I picked up the first envelope.
Whispered winds carry
Twisted guard sticks to our hands
Starlight calls you back.
This one sat in my desk the morning after we got recruited by Michi to the Mystery Club.
Second envelope.
Ears open wide for you
Talk to you through secret rhymes
Back and forth, just us
I found this one sitting at this table. The night after the club's first case.
Third envelope.
Two feet, heavy head
Thick with unspoken regrets
City's close to dead
This one came right after the cheating accusation incident.
The patterns linked like chain reactions. Each haiku pointing to the next, all leading to the same destination.
Fourth envelope:
Lone tree holds my voice.
Roots still clutch our childhood mark.
Find me where we swore.
My throat tightened.
I gathered the envelopes, hands trembling slightly as I stacked them.

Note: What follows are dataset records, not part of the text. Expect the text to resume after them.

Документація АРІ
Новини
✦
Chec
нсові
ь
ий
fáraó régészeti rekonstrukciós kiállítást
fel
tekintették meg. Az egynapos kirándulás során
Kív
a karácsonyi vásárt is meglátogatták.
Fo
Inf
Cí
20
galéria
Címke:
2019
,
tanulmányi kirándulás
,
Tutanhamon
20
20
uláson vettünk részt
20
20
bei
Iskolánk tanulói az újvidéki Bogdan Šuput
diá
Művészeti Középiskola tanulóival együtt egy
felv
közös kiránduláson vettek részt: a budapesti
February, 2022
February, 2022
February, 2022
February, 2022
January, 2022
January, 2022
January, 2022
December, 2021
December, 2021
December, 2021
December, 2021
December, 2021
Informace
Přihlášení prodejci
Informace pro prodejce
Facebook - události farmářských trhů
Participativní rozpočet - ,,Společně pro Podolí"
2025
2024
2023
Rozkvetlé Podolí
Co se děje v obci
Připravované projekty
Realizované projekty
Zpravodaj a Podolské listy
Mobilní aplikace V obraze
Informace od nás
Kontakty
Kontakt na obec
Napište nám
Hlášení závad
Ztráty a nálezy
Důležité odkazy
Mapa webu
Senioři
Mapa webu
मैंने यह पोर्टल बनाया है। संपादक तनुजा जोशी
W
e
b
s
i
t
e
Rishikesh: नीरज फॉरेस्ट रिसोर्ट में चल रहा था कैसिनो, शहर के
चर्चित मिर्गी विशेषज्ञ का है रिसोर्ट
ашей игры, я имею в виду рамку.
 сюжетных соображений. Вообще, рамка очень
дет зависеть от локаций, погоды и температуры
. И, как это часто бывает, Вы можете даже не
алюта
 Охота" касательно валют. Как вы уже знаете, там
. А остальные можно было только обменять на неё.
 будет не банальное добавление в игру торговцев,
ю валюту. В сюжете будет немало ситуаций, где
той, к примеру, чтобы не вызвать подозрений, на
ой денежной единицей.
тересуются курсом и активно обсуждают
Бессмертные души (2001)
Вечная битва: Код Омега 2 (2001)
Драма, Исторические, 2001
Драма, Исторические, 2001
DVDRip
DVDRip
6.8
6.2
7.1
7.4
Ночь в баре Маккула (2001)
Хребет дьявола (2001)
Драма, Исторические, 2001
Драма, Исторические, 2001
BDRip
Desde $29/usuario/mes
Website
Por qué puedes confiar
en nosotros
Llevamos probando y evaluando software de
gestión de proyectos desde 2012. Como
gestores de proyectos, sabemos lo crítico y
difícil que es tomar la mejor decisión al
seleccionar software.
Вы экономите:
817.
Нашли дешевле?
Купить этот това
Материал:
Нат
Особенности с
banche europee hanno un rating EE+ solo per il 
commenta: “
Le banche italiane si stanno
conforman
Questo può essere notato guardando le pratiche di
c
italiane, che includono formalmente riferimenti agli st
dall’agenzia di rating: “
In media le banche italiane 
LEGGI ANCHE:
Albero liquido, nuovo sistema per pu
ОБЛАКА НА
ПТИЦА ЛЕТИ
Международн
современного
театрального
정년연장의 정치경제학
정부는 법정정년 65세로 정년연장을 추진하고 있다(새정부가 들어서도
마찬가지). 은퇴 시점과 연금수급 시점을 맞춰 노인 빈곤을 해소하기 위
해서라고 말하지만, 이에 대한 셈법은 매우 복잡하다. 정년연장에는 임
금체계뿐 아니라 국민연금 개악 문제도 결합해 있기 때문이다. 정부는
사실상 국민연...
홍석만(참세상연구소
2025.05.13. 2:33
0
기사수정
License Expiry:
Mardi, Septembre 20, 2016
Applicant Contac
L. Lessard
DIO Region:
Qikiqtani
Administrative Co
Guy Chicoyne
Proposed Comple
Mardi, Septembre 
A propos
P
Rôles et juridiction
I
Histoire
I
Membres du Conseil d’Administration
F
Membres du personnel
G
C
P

Footsteps in the hallway. Getting closer.
I shoved the envelopes in my blazer pocket as the door opened.
---
Michi stepped in, bag slung over one shoulder. Her eyes caught the table—empty now except for scattered dice and my notebook.
"Hani left already?" I asked.
"Yeah," Michi said. "Said she had something to do tonight. Saw her leaving with her guitar case." She paused. "Didn't know she played."
Something settled quietly in my chest. She'd always hummed things she was still working through.
She dropped her bag on the desk and sat across from me, elbows on the table.
I didn't answer.
"Purple envelopes. You've been carrying those around."
Not a question.
"Thought they were from you at first."
Her eyebrow arched. "My invitations don't hide behind poetry."
"Right. You prefer cryptic riddles on random paper slips."
"Which worked." She leaned forward, something between curiosity and concern. "So what's in yours?"
My hand moved to my pocket instinctively. "It's not—"
"You've been distant since these started." She stood, moving around the table with measured steps, each one deliberate. "Show me before it pulls you further."
I stood abruptly. Chair legs scraped against the floor.
Not this. Not now.
I moved toward the door.
Michi was faster. She cut across the narrow space between table and doorframe, blocking the exit before I reached it.
We collided.
Momentum carried us both backward. My heel caught the chair leg. Everything tilted.
My back hit the floor hard. Air exploded from my lungs. Michi fell forward, her hand bracing against my chest to catch herself, my arm reflexively catching her waist.
We froze.
Her face inches from mine. Her fingers pressed flat over my racing heartbeat. Her hair curtained everything else out.
For half a second, neither of us breathed.
Heat climbed my neck. Our eyes met—neither of us moving, neither of us speaking.
Then Michi's mouth curved—Loss of composure or a joke loading, I couldn't tell.
"You're not gonna fall for me, are you?" she murmured.
"You're literally the one who fell into me."
She snorted—loud and graceless, the sound ricocheting off the bookshelves. The tension cracked clean down the middle.
Then her gaze flicked to my hand still at her waist, and something shifted in her expression. Not discomfort. Something else I couldn't read.
Then—
Click.
Faint but distinct. Like a camera shutter. Or a phone taking a picture.
We both turned toward the door.
It was cracked open. Just a sliver. Wide enough for someone to see through. Wide enough for a camera lens.
Michi moved first—off me in one fluid motion, already turning toward the door.
"Hey!"
But footsteps were already echoing down the hallway. Fast. Deliberate. Not panicked—calculated.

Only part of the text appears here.